Default: migrate files, directories, or symbolic links to
remote locations deduced from the local paths of the
files, directories, or symbolic links.
--perf-dstat=INTERVAL,FILE
record the following information about the running program to a
FILE every INTERVAL seconds: virtual memory size (in
megabytes), resident set size (in megabytes), thread count, and
the number of open file descriptors.
--perf-profile[=all]
dump cumulative times of executing various operations:
"all" - dump cumulative times for all operations executed at
least once (default: hide operations with
insignificant times).
-p, --premigrate
retain the content of every migrated file and do not set the
OFFLINE flag for the file.
Conflicts with: --sync-metadata
-r, --recursion-local
if program arguments specify directory names, process files in
those directories and their sub-directories recursively.
Default: process specified directories but not their content.
--skip-metadata-update
disable updating the metadata of a remote object if its UUID
and hash are equal to the UUID and hash of a local file.
Disable updating the metadata of folders and symbolic links.
Conflicts with: --sync-metadata
--sync-metadata update remote object or folder metadata based on the status of
local files, directories, or symbolic links.
Conflicts with: -p, --premigrate; --overwrite-remote;
--skip-metadata-update; --force-stub-size
--update-atime update the access time and status change time of local files to
"now" after successful migration.
--update-mtime update the modification time and status change time of local
files to "now" after successful migration.
-v, --verbose[=LEVEL]
verbosity level:
0 = error and warning messages (also used when this option
is absent);
1 = print the names of successfully migrated files (default);
2 = debug messages, excluding those related to file locking;
3 = enable core dump and debug messages related to file locking;
print PID and current time with microsecond precision.
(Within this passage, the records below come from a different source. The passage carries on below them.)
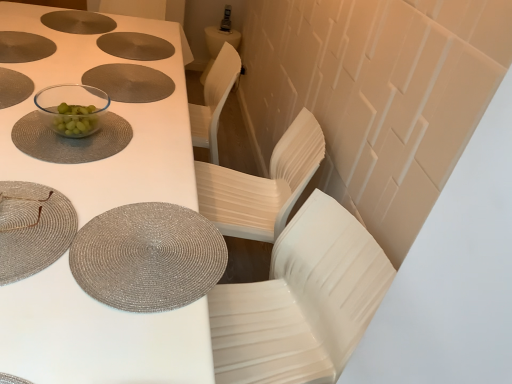 At what (x,y) coordinates should I click in order to perform the action: click on vacant position to the left of matte silver placemat at center. Please return your answer as a coordinate pair (x, y). The width and height of the screenshot is (512, 384). Looking at the image, I should click on (49, 71). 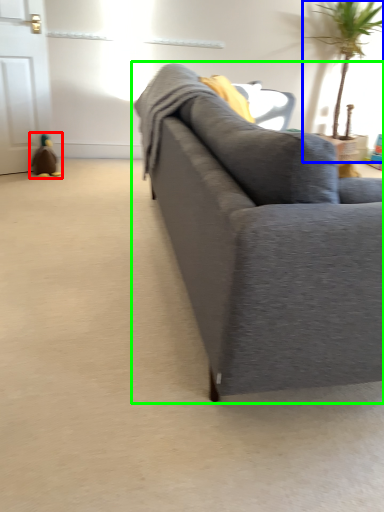 Question: Which object is positioned farthest from toy (highlighted by a red box)? Select from houseplant (highlighted by a blue box) and studio couch (highlighted by a green box).

Choices:
 (A) houseplant
 (B) studio couch

Answer: (A) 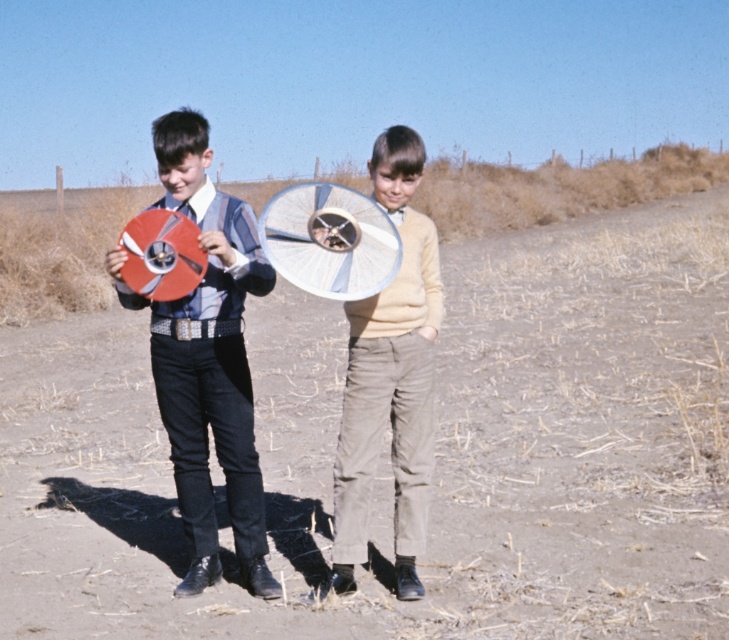 You are trying to decide which object is wider between the matte plastic disc at left and the light beige corduroy pants at center. Based on the scene, which one is wider?

The matte plastic disc at left is wider than the light beige corduroy pants at center.

You are a gardener who needs to plant a small tree. The tree requires a planting hole deeper than the depth of the matte plastic disc at left. Can you use the dull brown dirt at center for this purpose?

The dull brown dirt at center has a greater height compared to the matte plastic disc at left, so yes, the dull brown dirt at center can be used to plant the tree since its height is sufficient to accommodate the required depth. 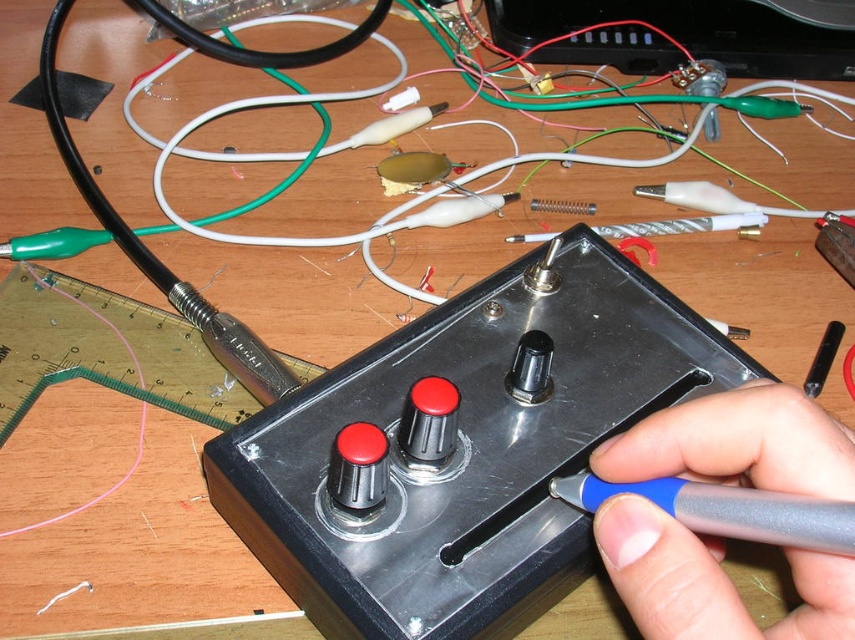 You are an engineer working on the workspace shown. You need to place a new tool that is 10 cm in height next to the black metallic control panel at center and the gray plastic pen at center. Based on their sizes, which object will the new tool be taller than?

The black metallic control panel at center is much taller than the gray plastic pen at center. Since the new tool is 10 cm in height, it will be taller than the gray plastic pen at center if the pen is shorter than 10 cm. However, without knowing the exact height of the pen, we cannot definitively determine which object the new tool will be taller than. Please provide more information about the pen.

You are an engineer working on the workspace shown. You need to locate the black metallic control panel at center. What are its coordinates?

The black metallic control panel at center is located at coordinates point (x=463, y=448). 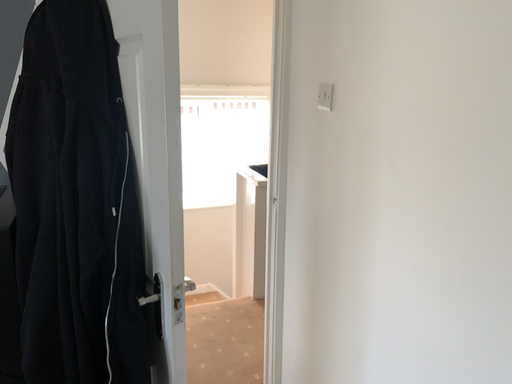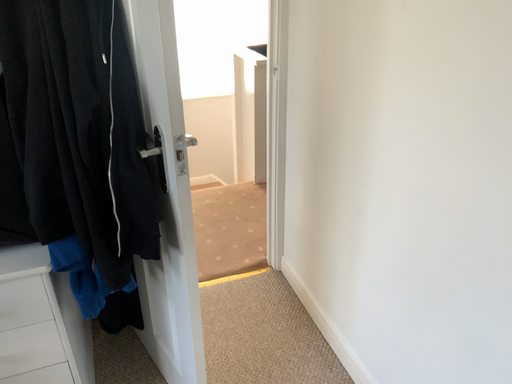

-V, --version display version information and exit.
Exit Status¶
On successful completion, ngmigrate returns exit status 0. If ngmigrate was called to migrate files, successful completion means that all files were migrated successfully, and there were no warning messages printed.
On unsuccessful completion, ngmigrate returns exit status 1---this means that none of the files were migrated successfully.
On partially successful completion, ngmigrate returns exit status 2---this means that some files were migrated successfully, and some files were not migrated successfully, or that all files were migrated successfully, but ngmigrate printed one or more warning messages.
Examples¶
To migrate a file to the associated Storage Target:
ngmigrate /mmfs1/data/file1
To migrate a file to a storage target, using a custom configuration file (which may redefine the storage target) to replace the default configuration file:
ngmigrate --config-file=/path/to/custom.conf /mmfs1/data/file1
To migrate multiple files to their associated Storage Targets:
ngmigrate /mmfs1/data/file1 /mmfs1/data/file2
To migrate all files in directory /mmfs1/data/
starting with name file
to the associated Storage Target:
ngmigrate /mmfs1/data/file*
To migrate all files starting with name file
and name newfile
in directory /mmfs1/data/
to the associated Storage Target:
ngmigrate /mmfs1/data/file* /mmfs1/data/newfile*
To migrate all files, except hidden ("dot") files, within a directory to the associated Storage Target:
ngmigrate /mmfs1/data/*
To migrate all files, including hidden ("dot") files, within a directory to the associated Storage Target:
ngmigrate /mmfs1/data/{.??,}*
To migrate all files, except hidden ("dot") files, within two different directories to their associated Storage Targets:
ngmigrate /mmfs1/data/dir1/* /mmfs1/data/dir2/*
Handling a Too Long List of Arguments¶
If there are too many files in a directory, invoking ngmigrate to process files in the directory using a glob pattern may fail with the "Argument list too long" error.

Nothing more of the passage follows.